[[ Data supplied, beginning ]]
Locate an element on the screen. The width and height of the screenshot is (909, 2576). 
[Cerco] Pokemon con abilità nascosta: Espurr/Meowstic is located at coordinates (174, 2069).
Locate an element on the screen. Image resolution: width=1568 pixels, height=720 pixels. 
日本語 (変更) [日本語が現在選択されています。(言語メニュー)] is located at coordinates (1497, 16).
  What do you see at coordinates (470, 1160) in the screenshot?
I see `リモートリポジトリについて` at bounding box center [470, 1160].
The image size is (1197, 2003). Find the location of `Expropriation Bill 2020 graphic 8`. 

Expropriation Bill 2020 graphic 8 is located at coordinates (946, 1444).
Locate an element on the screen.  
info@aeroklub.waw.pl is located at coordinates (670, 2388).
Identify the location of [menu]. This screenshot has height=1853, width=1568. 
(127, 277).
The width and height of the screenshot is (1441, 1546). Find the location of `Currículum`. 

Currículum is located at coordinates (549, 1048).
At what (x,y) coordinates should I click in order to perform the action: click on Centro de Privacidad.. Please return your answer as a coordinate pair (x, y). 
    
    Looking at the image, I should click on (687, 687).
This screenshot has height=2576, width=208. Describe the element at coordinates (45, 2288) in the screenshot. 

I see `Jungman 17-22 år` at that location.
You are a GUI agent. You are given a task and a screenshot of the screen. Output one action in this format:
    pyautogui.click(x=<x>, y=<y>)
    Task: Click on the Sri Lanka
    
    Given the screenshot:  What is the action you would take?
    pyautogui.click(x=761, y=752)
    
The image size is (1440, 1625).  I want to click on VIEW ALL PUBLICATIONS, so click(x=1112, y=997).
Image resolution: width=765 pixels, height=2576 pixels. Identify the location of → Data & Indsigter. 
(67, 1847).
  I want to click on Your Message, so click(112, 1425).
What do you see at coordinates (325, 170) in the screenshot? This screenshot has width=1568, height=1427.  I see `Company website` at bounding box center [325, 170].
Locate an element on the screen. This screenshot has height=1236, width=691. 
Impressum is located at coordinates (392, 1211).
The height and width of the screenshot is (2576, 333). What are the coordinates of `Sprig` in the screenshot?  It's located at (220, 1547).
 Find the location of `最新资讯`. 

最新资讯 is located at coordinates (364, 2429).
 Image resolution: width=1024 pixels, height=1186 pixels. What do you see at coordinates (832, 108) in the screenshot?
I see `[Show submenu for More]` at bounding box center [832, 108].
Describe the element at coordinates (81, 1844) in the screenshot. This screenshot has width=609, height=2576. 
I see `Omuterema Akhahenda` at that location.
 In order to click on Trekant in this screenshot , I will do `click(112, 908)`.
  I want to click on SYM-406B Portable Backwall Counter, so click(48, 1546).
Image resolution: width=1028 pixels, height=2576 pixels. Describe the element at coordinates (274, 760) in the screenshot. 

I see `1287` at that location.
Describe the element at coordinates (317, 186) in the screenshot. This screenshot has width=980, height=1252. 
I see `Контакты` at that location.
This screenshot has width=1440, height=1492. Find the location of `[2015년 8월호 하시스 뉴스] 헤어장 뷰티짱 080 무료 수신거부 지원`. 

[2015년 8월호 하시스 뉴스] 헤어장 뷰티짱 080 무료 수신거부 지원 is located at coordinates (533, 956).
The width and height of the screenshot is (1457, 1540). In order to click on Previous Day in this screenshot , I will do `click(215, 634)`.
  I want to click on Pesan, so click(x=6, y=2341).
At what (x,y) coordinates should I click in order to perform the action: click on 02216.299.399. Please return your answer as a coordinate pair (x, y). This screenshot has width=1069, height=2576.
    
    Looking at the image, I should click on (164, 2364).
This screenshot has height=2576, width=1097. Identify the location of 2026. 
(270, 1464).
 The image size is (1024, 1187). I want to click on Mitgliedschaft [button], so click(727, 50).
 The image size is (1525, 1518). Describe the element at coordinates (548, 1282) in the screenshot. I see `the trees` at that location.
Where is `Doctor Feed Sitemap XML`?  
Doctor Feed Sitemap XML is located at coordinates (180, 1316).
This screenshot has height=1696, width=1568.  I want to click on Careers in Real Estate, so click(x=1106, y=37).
[[ Data supplied, end ]]
# What you will do
Write the listing out again, matching every line exactly.

# Solution
Locate an element on the screen. The width and height of the screenshot is (909, 2576). 
[Cerco] Pokemon con abilità nascosta: Espurr/Meowstic is located at coordinates (174, 2069).
Locate an element on the screen. Image resolution: width=1568 pixels, height=720 pixels. 
日本語 (変更) [日本語が現在選択されています。(言語メニュー)] is located at coordinates (1497, 16).
  What do you see at coordinates (470, 1160) in the screenshot?
I see `リモートリポジトリについて` at bounding box center [470, 1160].
The image size is (1197, 2003). Find the location of `Expropriation Bill 2020 graphic 8`. 

Expropriation Bill 2020 graphic 8 is located at coordinates (946, 1444).
Locate an element on the screen.  
info@aeroklub.waw.pl is located at coordinates (670, 2388).
Identify the location of [menu]. This screenshot has height=1853, width=1568. 
(127, 277).
The width and height of the screenshot is (1441, 1546). Find the location of `Currículum`. 

Currículum is located at coordinates (549, 1048).
At what (x,y) coordinates should I click in order to perform the action: click on Centro de Privacidad.. Please return your answer as a coordinate pair (x, y). 
    
    Looking at the image, I should click on (687, 687).
This screenshot has height=2576, width=208. Describe the element at coordinates (45, 2288) in the screenshot. 

I see `Jungman 17-22 år` at that location.
You are a GUI agent. You are given a task and a screenshot of the screen. Output one action in this format:
    pyautogui.click(x=<x>, y=<y>)
    Task: Click on the Sri Lanka
    
    Given the screenshot:  What is the action you would take?
    pyautogui.click(x=761, y=752)
    
The image size is (1440, 1625).  I want to click on VIEW ALL PUBLICATIONS, so click(x=1112, y=997).
Image resolution: width=765 pixels, height=2576 pixels. Identify the location of → Data & Indsigter. 
(67, 1847).
  I want to click on Your Message, so click(112, 1425).
What do you see at coordinates (325, 170) in the screenshot? This screenshot has width=1568, height=1427.  I see `Company website` at bounding box center [325, 170].
Locate an element on the screen. This screenshot has height=1236, width=691. 
Impressum is located at coordinates (392, 1211).
The height and width of the screenshot is (2576, 333). What are the coordinates of `Sprig` in the screenshot?  It's located at (220, 1547).
 Find the location of `最新资讯`. 

最新资讯 is located at coordinates (364, 2429).
 Image resolution: width=1024 pixels, height=1186 pixels. What do you see at coordinates (832, 108) in the screenshot?
I see `[Show submenu for More]` at bounding box center [832, 108].
Describe the element at coordinates (81, 1844) in the screenshot. This screenshot has width=609, height=2576. 
I see `Omuterema Akhahenda` at that location.
 In order to click on Trekant in this screenshot , I will do `click(112, 908)`.
  I want to click on SYM-406B Portable Backwall Counter, so click(48, 1546).
Image resolution: width=1028 pixels, height=2576 pixels. Describe the element at coordinates (274, 760) in the screenshot. 

I see `1287` at that location.
Describe the element at coordinates (317, 186) in the screenshot. This screenshot has width=980, height=1252. 
I see `Контакты` at that location.
This screenshot has width=1440, height=1492. Find the location of `[2015년 8월호 하시스 뉴스] 헤어장 뷰티짱 080 무료 수신거부 지원`. 

[2015년 8월호 하시스 뉴스] 헤어장 뷰티짱 080 무료 수신거부 지원 is located at coordinates (533, 956).
The width and height of the screenshot is (1457, 1540). In order to click on Previous Day in this screenshot , I will do `click(215, 634)`.
  I want to click on Pesan, so click(x=6, y=2341).
At what (x,y) coordinates should I click in order to perform the action: click on 02216.299.399. Please return your answer as a coordinate pair (x, y). This screenshot has width=1069, height=2576.
    
    Looking at the image, I should click on (164, 2364).
This screenshot has height=2576, width=1097. Identify the location of 2026. 
(270, 1464).
 The image size is (1024, 1187). I want to click on Mitgliedschaft [button], so click(727, 50).
 The image size is (1525, 1518). Describe the element at coordinates (548, 1282) in the screenshot. I see `the trees` at that location.
Where is `Doctor Feed Sitemap XML`?  
Doctor Feed Sitemap XML is located at coordinates (180, 1316).
This screenshot has height=1696, width=1568.  I want to click on Careers in Real Estate, so click(x=1106, y=37).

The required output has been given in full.